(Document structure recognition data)
= Beginning of Section =
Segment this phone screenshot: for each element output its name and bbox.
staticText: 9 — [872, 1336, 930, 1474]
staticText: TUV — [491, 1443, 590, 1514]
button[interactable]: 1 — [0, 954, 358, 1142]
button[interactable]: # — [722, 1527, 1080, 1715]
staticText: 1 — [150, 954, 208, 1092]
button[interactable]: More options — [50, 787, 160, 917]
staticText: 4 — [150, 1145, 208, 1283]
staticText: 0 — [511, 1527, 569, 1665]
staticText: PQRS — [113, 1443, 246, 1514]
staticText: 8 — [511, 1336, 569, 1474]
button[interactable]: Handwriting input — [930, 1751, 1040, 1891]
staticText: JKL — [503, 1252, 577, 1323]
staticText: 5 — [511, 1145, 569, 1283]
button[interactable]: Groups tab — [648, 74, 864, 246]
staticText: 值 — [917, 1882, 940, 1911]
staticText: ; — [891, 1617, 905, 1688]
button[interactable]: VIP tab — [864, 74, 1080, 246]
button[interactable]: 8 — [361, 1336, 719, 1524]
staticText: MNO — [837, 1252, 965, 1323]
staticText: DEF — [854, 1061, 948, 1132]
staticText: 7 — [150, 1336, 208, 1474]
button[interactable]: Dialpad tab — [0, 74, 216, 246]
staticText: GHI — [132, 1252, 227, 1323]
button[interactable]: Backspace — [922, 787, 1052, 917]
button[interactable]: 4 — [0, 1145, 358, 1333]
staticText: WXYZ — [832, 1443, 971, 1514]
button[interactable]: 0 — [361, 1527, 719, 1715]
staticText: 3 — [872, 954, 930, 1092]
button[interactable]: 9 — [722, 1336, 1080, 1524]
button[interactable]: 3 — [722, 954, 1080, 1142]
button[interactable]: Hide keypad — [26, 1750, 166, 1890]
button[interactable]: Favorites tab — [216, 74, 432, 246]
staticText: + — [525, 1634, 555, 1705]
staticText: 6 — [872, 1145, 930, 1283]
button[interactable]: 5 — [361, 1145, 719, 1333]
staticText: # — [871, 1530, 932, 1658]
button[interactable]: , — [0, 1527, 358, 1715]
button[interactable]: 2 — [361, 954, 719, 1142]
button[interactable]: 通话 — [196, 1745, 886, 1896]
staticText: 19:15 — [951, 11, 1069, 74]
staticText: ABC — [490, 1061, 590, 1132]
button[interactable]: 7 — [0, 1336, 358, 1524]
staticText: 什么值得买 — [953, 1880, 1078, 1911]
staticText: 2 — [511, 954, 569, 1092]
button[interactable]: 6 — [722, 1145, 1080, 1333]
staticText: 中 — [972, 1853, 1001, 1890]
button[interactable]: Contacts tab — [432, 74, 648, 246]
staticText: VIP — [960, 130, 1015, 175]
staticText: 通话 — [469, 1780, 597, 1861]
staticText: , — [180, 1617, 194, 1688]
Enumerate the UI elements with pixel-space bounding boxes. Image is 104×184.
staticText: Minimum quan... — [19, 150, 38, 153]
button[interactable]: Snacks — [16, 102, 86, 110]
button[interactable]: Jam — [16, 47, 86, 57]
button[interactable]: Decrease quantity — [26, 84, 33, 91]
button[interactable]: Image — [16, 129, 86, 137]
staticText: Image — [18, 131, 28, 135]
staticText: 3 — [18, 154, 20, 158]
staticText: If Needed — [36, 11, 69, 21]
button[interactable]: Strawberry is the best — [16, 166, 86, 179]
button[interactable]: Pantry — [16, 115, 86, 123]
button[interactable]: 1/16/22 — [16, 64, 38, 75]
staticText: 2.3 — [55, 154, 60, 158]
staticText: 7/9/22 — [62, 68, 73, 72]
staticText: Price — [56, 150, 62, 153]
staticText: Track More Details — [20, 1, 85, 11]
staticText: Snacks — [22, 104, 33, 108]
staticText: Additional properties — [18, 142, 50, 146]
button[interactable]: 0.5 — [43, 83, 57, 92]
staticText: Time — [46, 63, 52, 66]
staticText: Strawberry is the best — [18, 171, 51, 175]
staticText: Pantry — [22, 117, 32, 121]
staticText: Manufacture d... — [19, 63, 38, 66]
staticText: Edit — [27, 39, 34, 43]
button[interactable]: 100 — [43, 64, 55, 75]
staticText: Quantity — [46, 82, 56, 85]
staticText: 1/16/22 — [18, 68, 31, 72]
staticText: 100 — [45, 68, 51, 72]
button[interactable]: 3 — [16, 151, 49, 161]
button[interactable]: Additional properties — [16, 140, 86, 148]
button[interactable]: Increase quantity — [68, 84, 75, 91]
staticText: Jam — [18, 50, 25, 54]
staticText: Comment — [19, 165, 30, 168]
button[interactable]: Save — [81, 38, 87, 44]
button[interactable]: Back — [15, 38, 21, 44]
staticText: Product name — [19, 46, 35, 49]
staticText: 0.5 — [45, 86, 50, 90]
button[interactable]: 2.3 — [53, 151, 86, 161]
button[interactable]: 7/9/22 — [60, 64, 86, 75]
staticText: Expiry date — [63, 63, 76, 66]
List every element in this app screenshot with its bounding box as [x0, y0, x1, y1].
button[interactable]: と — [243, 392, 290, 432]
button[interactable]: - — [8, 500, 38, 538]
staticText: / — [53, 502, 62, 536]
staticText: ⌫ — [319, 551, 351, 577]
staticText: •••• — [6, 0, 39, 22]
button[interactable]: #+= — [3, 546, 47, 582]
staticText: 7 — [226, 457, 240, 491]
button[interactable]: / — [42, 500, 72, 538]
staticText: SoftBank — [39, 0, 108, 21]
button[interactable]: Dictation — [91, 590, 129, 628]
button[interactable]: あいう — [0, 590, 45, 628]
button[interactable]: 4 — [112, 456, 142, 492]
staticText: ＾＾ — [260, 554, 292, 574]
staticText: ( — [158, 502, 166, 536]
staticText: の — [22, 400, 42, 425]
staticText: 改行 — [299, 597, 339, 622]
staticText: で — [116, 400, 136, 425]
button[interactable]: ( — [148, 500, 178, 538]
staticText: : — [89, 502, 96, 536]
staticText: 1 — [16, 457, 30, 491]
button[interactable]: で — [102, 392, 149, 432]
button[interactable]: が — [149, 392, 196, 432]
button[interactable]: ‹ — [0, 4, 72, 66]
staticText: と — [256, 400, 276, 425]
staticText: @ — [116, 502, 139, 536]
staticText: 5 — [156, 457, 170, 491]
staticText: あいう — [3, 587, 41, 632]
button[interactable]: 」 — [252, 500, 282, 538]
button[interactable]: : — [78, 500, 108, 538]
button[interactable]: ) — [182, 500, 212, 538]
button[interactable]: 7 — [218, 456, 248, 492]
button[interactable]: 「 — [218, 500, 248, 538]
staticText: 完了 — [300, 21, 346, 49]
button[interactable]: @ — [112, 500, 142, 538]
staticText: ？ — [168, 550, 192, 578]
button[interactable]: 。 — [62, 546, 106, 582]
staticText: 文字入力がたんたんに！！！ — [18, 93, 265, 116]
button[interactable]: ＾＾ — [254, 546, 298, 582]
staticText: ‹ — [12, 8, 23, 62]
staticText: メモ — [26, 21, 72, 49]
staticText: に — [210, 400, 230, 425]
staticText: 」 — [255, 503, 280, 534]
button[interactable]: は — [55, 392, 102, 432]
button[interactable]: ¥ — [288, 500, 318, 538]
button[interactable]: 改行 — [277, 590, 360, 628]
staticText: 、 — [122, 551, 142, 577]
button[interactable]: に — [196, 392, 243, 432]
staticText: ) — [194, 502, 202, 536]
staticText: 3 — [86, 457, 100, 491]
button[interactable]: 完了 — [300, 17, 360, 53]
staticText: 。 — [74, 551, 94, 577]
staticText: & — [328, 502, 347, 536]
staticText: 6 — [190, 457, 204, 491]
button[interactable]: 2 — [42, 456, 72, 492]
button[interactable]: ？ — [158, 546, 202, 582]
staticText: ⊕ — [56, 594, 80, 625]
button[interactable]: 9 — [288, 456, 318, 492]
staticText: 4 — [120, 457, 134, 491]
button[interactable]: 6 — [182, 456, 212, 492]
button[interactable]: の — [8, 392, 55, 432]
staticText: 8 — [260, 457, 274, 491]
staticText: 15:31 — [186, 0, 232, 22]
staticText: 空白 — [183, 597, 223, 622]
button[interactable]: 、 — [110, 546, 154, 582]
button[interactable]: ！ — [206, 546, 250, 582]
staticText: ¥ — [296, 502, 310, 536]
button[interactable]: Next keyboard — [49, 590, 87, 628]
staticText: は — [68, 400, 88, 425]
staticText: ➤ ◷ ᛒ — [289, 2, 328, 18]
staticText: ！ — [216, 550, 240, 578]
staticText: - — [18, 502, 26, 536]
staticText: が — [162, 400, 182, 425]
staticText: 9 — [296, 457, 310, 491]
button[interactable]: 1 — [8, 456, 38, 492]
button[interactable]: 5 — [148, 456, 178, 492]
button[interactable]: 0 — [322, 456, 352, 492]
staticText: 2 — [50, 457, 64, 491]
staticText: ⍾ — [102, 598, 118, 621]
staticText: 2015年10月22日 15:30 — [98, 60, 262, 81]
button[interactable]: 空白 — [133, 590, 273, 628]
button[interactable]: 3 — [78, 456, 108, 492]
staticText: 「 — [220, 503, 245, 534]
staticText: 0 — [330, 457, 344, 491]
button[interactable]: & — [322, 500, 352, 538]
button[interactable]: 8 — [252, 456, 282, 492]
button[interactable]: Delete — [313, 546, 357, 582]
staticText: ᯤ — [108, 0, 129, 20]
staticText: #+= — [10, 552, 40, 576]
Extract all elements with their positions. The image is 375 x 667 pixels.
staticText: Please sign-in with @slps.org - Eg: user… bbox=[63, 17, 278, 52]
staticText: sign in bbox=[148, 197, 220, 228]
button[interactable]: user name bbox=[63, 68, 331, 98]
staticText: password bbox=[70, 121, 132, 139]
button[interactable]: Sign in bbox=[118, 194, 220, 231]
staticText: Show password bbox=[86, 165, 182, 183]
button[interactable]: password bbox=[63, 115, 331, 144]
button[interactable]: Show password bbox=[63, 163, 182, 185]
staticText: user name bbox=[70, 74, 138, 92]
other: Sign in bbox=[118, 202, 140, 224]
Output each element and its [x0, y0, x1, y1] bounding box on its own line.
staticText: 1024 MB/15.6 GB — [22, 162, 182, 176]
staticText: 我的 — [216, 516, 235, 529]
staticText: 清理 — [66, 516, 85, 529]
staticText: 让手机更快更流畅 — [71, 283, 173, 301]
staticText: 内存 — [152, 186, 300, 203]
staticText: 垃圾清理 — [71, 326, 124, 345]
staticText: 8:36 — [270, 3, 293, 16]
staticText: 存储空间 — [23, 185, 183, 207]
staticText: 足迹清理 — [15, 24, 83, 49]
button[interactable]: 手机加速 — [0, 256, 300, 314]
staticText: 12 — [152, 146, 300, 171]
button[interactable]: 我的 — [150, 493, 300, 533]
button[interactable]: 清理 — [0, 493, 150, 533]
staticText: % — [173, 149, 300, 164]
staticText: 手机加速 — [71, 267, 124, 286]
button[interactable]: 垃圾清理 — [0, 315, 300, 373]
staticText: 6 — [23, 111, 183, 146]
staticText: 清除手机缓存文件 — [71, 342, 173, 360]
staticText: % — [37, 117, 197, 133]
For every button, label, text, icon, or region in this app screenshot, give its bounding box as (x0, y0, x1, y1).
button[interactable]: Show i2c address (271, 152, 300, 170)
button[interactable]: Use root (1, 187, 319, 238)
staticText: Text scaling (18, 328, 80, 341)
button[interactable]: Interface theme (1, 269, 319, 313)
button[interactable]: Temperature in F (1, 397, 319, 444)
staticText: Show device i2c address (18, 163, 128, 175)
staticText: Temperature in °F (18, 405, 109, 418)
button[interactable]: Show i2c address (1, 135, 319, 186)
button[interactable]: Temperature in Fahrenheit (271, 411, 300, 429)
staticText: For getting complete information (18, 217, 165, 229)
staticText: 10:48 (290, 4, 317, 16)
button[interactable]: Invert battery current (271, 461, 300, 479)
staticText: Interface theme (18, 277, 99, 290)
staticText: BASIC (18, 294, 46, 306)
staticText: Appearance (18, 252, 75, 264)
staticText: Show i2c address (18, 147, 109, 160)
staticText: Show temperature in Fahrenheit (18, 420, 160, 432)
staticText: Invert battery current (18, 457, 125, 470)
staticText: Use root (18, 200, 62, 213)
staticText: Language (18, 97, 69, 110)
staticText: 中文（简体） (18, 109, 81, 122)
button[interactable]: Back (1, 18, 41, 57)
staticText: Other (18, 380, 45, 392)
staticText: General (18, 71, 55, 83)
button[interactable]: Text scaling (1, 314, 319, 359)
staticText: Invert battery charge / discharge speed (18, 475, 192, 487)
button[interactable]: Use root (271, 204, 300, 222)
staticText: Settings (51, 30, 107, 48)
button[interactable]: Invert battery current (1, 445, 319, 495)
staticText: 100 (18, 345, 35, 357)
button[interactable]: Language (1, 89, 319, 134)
= End of Section =
Exercise: Filter the entries above down to the lines that hold the word "Strawberry", and copy those lines.

Completed task:
button[interactable]: Strawberry is the best — [16, 166, 86, 179]
staticText: Strawberry is the best — [18, 171, 51, 175]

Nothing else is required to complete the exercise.